Wrapping up this piece about Lamar Jackson seems like the perfect time to put a bow on the Ravens career of his predecessor, Joe Flacco. This is not meant as a slap against Joe, who distinguished himself through 11 seasons of mostly solid, and occasionally special, play.

However, there came a time after the Ravens’ Super Bowl win in 2013 against the San Francisco 49ers that they still had a chance for team greatness. True, the 2012 season had been Ray Lewis’ last ride, and Ed Reed’s departure wasn’t far behind. And sure, we’ll never know the what-ifs had Ray Rice not disintegrated in front of our very eyes.

But still, at the moment when the Ravens needed Flacco to step up most — once he got paid at the level that made other significant acquisitions more difficult — Joe seemed to recede from the possibility of greatness. Joe seemed to always have a new offensive coordinator or QB whisperer in his ear. But to a certain extent, Joe’s mature lifestyle of family-first took precedence over his working toward greatness.
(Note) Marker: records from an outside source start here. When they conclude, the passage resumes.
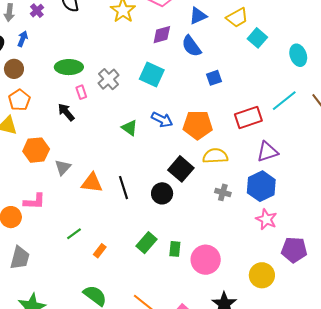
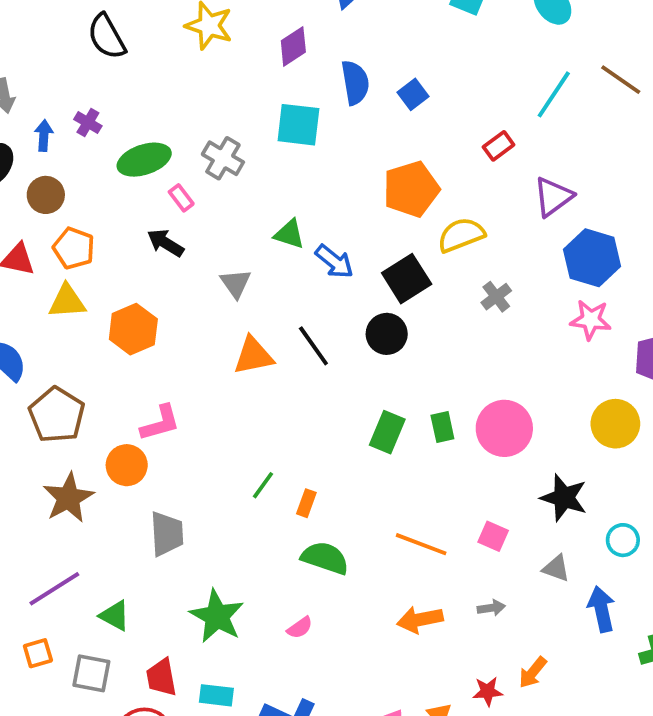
purple cross: (37, 11) -> (88, 123), moved
blue semicircle: (191, 46) -> (355, 83), moved, turned -135
red rectangle: (248, 117) -> (499, 146), size x0.6
blue arrow: (162, 120) -> (334, 261), moved, turned 30
gray triangle: (63, 167) -> (236, 283), moved
black square: (181, 169) -> (407, 279), turned 35
blue hexagon: (261, 186) -> (592, 258), moved
gray cross: (223, 192) -> (496, 297), turned -35
green line: (74, 234) -> (263, 485), moved
orange rectangle: (100, 251) -> (306, 503), moved

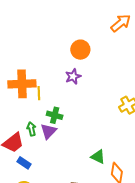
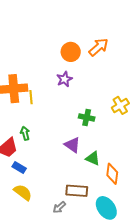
orange arrow: (121, 23) -> (99, 47), moved
green cross: (55, 115) -> (87, 117), moved
purple triangle: (48, 131) -> (72, 145), moved, turned -36

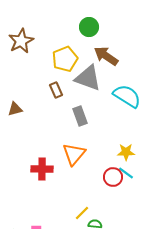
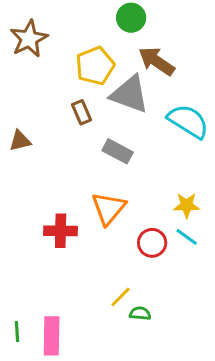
gray rectangle: (80, 116) -> (118, 151), turned -42
red circle: (113, 177) -> (152, 243), moved

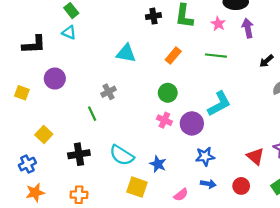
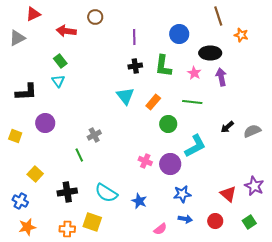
cyan triangle: (69, 32) -> (58, 81), turned 32
cyan triangle: (126, 53) -> (125, 96), moved, turned 42
black arrow: (266, 61) -> (227, 127), moved
green circle: (168, 93) -> (168, 124), moved
blue cross: (27, 164) -> (20, 201), turned -35
yellow square: (137, 187) -> (92, 222), moved

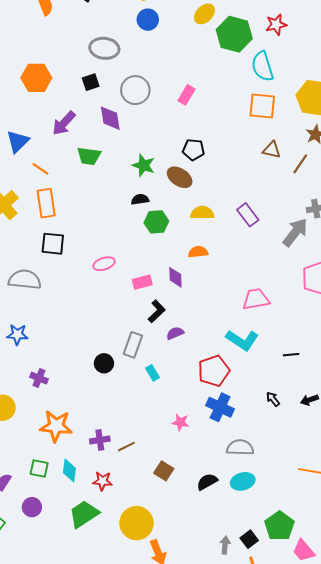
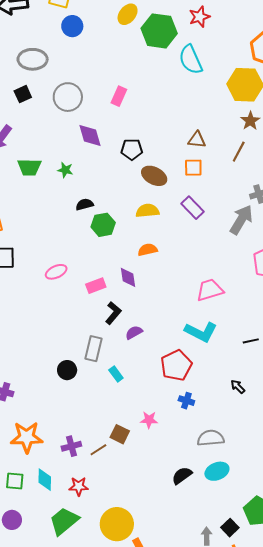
orange square: (262, 106) -> (193, 168), moved, size x0.7
purple diamond: (110, 118) -> (90, 135), moved
brown triangle: (272, 150) -> (197, 140), moved
green star: (144, 165) -> (65, 170), moved, size x0.7
brown ellipse: (180, 177) -> (154, 176), moved
blue cross: (220, 407) -> (186, 401), size x0.6
brown square: (164, 471) -> (120, 434), moved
One of the things that stands out about Lamar Jackson is his work ethic. Last season, during his 6-1 run in the regular season with the Ravens, he showed the brilliant running ability and how that might impact a game, with the opposition defense not knowing who was going to touch the ball. That style of play collided in the home playoff loss to the Los Angeles Chargers with their ability to stifle that by playing seven defensive backs in the game.

Jackson couldn’t hold onto the ball sometimes, fumbling without even being hit. He also seemed to be able to always throw an ill-timed interception. Poise was not in his football vocabulary.

Given the entire offseason and a much better offensive coordinator in Greg Roman, the Ravens have been able to visualize and execute their revolutionary brand of offensive football.

But all that was great on a drawing board. Jackson’s greatest skill, among many, is how much of a student of the game he is. He always saw himself and his game fully in the mirror, and knew and cared about what he knew he needed to do better.

In comparison to what he could have been, I think Joe Flacco never saw the flaws in his game when he looked in the mirror.

Stan “The Fan” Charles is the founder and publisher of PressBox.